La Feltrinelli di Piazza Piemonte è gremita più del solito in occasione dell’incontro con Zerocalcare organizzato per l’uscita di Dodici, l’attesissima ultima fatica del fumettista romano. Come sempre, il giovane autore Michele Rech si trova sin da subito attorniato da folle di ammiratori pronti ad affrontare una fila interminabile per avere il disegno e i famigerati due minuti con il proprio idolo. Roba da fare invidia a Roberto Saviano, a detta dei dipendenti del bookstore, sempre più sorpresi e stupiti dal fenomeno che gli si sta parando innanzi.
E’ spiegando le motivazioni che lo hanno spinto a scegliere come tema l’invasione zombie che inizia la breve intervista antecedente la seconda sessione di autografi e sketch. E’ una scelta, la sua, fortemente voluta e derivata dal bisogno di scrivere e disegnare un’avventura sull’argomento, che lo appassiona fortemente, prima di mettersi al lavoro sul nuovo libro, definito un progetto molto complicato. Nulla a che vedere con l’avvento di Walking dead e il boom commerciale che ne è derivato, ci tiene a precisare.
E’ così, che nasce Dodici: dalla necessità dell’autore di cimentarsi nella produzione di un libro divertente da concepire, scritto “di pancia” e di rapida costruzione narrativa. Un libro diviso in molteplici passaggi temporali, ideati in maniera naturale. Un libro frammentato tra passato e presente, tra colore e toni di grigio e di rosso. Un libro d’azione. La prima storia svincolata dal suo sentito, dando sfogo alla fantasia, al contrario dei libri precedenti, più intimi e, per certi versi, catartici. La storia più semplice e veloce da scrivere, “anche perché ha meno pagine!”, dice lui scherzando, ideata e disegnata di getto l’estate scorsa.
http://www.lospaziobianco.it/wp-content/uploads/2013/10/zerocalc_slide.jpgE’ buffo e autoironico l’artista romano: si diverte a ricordare (anche all’interno del suo libro) di come Peppa Pig gli abbia “fatto il culo” su Amazon e ribadisce l’incapacità di ritrarre i suoi fan (anche se poi promette per l’occasione ritratti zombie). Proprio quando il clima si rilassa e le risate si smorzano, si introduce lo scenario, lo spaccato suburbano in cui si svolge ”l’horror story”, il quartiere romano di Rebibbia, la casa di Zerocalcare, luogo lento come le località di mare, etichettato a bronx per la presenza della prigione omonima .
E dal quartiere natio alla famiglia e alle sue origini il passo è breve e Michele si ritrova a raccontare di come il suo nucleo familiare sia “normale” e di come il suo vissuto sia correlato alla realtà di riferimento degli spazi occupati con amici che fanno gruppo a parte e che in giacca e cravatta sembrerebbero inadeguati, gente pronta per il processo. Amici come “il Cinghiale”, la cui origine segreta è narrata proprio nella sua ultima fatica.
Quando gli viene chiesto il segreto del suo successo, in rapporto ad una metodologia narrativa quasi d’antagonista, risponde svincolando la domanda e descrivendo il bisogno di narrare da una parte il suo ambiente e il contesto centri sociali dall’altro i fatti quotidiani, per evitare la schizofrenia, la paranoia di cui parla spesso e che combatte separando nettamente le due tematiche da lui trattate.

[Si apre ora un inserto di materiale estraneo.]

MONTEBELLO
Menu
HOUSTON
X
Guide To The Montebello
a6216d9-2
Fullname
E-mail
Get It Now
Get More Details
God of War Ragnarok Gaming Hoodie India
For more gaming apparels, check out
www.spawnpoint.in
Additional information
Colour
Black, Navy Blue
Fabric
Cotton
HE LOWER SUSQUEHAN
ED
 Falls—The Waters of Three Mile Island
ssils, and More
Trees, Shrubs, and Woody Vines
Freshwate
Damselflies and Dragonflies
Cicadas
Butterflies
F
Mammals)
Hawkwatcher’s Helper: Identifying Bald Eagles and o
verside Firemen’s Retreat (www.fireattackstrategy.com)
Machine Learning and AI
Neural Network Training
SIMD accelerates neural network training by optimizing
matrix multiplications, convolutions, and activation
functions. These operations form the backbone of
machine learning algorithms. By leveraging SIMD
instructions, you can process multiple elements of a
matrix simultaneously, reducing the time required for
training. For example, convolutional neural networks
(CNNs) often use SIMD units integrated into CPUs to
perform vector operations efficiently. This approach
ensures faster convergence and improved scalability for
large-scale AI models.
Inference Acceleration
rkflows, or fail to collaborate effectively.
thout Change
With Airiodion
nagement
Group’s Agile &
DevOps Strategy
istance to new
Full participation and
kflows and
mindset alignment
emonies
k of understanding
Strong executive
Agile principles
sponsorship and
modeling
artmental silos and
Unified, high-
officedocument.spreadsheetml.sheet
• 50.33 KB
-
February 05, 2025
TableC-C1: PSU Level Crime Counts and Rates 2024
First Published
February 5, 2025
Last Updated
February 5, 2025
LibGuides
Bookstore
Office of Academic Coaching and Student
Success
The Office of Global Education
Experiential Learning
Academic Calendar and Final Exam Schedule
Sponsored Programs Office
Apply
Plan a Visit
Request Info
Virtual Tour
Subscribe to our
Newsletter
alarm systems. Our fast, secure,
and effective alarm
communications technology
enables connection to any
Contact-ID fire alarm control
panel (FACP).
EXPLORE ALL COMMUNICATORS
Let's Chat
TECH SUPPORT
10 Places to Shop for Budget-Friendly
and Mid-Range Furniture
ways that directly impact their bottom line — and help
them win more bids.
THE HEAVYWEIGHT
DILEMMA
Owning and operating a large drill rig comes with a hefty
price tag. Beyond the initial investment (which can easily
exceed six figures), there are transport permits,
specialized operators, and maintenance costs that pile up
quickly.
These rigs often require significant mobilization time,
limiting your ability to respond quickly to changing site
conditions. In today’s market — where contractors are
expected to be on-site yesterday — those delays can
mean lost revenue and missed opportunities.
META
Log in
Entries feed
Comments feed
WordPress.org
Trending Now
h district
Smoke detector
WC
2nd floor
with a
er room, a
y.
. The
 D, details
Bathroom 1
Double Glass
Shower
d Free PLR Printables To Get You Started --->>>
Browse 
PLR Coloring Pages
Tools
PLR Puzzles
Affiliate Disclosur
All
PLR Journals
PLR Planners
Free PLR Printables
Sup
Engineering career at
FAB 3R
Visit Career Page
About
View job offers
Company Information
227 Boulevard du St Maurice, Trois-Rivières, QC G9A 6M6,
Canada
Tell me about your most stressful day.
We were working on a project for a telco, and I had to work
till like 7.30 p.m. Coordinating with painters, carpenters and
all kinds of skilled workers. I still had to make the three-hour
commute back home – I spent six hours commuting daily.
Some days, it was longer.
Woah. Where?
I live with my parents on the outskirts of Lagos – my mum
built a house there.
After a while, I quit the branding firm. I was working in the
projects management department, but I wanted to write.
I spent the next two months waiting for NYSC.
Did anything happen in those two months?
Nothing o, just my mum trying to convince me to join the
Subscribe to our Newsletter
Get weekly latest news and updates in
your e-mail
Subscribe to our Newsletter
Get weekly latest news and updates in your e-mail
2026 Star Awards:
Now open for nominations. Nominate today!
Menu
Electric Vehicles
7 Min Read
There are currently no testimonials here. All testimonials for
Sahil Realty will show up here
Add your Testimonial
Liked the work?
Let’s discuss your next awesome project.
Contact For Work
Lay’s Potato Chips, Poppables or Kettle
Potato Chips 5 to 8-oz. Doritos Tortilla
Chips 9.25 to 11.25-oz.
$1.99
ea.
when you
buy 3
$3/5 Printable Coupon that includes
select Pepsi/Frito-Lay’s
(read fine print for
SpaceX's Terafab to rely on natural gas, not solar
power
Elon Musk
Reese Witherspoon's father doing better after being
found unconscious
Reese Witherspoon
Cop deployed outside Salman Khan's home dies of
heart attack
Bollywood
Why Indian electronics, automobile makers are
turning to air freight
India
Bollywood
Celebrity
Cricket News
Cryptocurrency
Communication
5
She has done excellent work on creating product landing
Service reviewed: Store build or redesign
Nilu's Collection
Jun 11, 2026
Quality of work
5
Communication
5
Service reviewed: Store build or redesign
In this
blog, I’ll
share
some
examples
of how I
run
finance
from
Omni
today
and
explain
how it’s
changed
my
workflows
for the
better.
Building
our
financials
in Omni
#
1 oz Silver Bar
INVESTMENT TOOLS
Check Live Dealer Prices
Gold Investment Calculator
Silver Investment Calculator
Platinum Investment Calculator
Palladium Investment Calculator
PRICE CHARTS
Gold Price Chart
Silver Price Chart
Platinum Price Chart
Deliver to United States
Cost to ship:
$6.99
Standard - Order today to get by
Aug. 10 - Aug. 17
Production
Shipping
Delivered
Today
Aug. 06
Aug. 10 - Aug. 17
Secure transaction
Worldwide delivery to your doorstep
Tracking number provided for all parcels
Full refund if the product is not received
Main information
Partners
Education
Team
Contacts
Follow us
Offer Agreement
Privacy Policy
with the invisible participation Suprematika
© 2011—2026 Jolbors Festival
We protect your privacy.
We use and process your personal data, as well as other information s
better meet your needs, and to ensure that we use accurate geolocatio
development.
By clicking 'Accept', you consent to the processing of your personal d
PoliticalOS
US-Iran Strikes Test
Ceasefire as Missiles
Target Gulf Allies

Ma le notizie più interessanti arrivano sul finale e, grazie alle domande poste dal pubblico, veniamo a conoscenza dell’argomento del volume in corso d’opera che è incentrato sulla storia di parte della sua famiglia e tratta quindi di una sfera molto privata e personale dell’autore. Il percorso di scrittura, in antitesi a quello rapido e indolore di Dodici, appare ancora molto lento, in primo luogo per la mediazione interposta con se stesso e con la famiglia, mediazione che gli permetterà di capire cosa inserire e cosa meno nel suo lavoro.
Ci viene però rivelato che il libro, una vera e propria sfida, per cui le opere precedenti vengono definite solo palestra in attesa di questo volume definitivo, di questo racconto intimo, è anche un modo per Zerocalcare di chiedere perdono alla nonna, di cui non ha ascoltato i consigli e con cui non ha potuto scusarsi. Sulla scarsa politicizzazione dei suoi fumetti asserisce invece che questi ultimi sono una sorta di parto collettivo, la rappresentanza di un’assemblea, di un collettivo, motivo per cui non si accollerebbe mai la responsabilità di esprimere un opinione sua ben precisa e individuale.
Poi, con l’aneddoto del “signor Panatta”, tutto ritorna a confondersi nelle risa generali e nei meandri più o meno contorti delle file. E Zerocalcare è ancora una volta di tutti. E i supporter sono ancora qua tutti insieme appassionatamente per lui.